Israel's been aiming to expand its diplomatic footprint in Africa itself for years.

But Cyprus will be in command, and the Cypriots have used their political position against Turkey before. In 2005, Cyprus vetoed another idea, to invite Turkey to join the so-called “European Defense Agency.” That agency is more a loose accord to get armies from the EU and outside the EU to talk to each other. The contracts Cypriots have been signing with Israelis over joint exploration for gas & oil make it a real opportunity for Israel to get into the economic and security projects of the European Union.

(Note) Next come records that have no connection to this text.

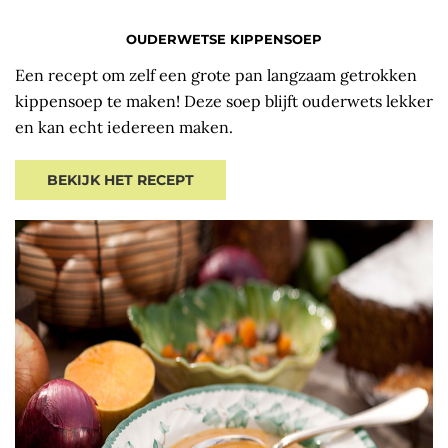
OUDERWETSE KIPPENSOEP
Een recept om zelf een grote pan langzaam getrokken
kippensoep te maken! Deze soep blijft ouderwets lekker
en kan echt iedereen maken.
BEKIJK HET RECEPT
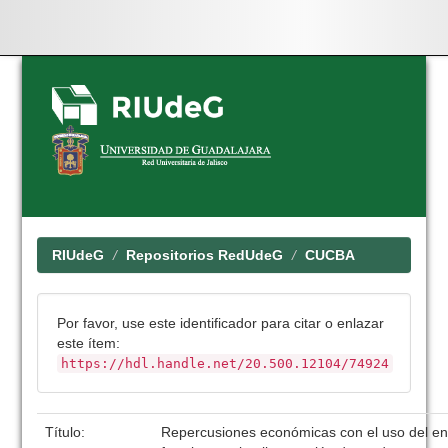
Skip
navigation
RIUdeG
Repositorios RedUdeG
CUCBA
Por favor, use este identificador para citar o enlazar
este ítem:
https://hdl.handle.net/20.500.12104/74924
Título:
Repercusiones económicas con el uso del ens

Personally, while I’d like Israel and Turkey to patch things up, Israel needs more leverage in future negotiations over the two countries’ relationship in order to make getting back together worth it. This is an opportunity for Israel to do that.

April 25, 2012

Israeli Companies are Building India’s Robotic Weapons

by Gedalyah Reback

India has been beefing up its naval abilities ever since Pakistani terrorists landed in Mumbai in 2008 and killed nearly 200 people. It’s the latest in a mostly positive stringof encounters with Israeli military companies, especially welcome after what happened to IMI.

The latest Indian project involves unmanned drones, but this time in the water. Mahindra & Mahindra Ltd. (MM), an Indian sporting company, is teaming with Rafael to make the machine happen. India has been augmenting its navy since the 2008 attacks anticipating more break-in attempts, especially from Pakistan. Much of the development is focusing on defending the coastline of Gujarat, the largest state in India. The latest project adds to the efforts, announced in January, of adding a second aerial unmanned squadron to the Indian arsenal. That project involves Israel Aerospace Industries.

Robotics as a non-military venture is also gaining traction. Recently, the National Committee on Robotics and Automation and the Confederation of Indian Industry (CII) sent reps to Israel for further research and venture development with Israeli companies. They met with the head of the Israeli Robotics Association, Professor Zvi Shiller. According to his bio, he has been involved in projects with the Israeli Defense Ministry, Science Ministry and even its Space Agency. Meeting Shiller might not have any other political implications, but the fact he is on staff at Ariel University (in the West Bank) was not at all on the list of concerns, let alone the radar whatsoever, of the Indian delegation.

This is all happening despite obstacles in the Israeli-Indian relationship, including accusations Israel Military Industries, owned by the Israeli government, has been bribing its way to Indian contracts. Various reports range from $44 to $70 million in seized assets to serve as a fine for the breach in trust, which is actually included in the contracts India’s Defense Ministry signs. That action brought up issues inside Israel regarding the ethical conduct of its major companies in general. Now with another country taking notice of such business practices in a public way, it’s an especially humiliating prospect. In the meantime, IMI is appealing the Indian decision. It is unlikely they’ll make headway, since they are only one of seven companies India has blacklisted (India won’t make defense deals with these companies for at least 10 years).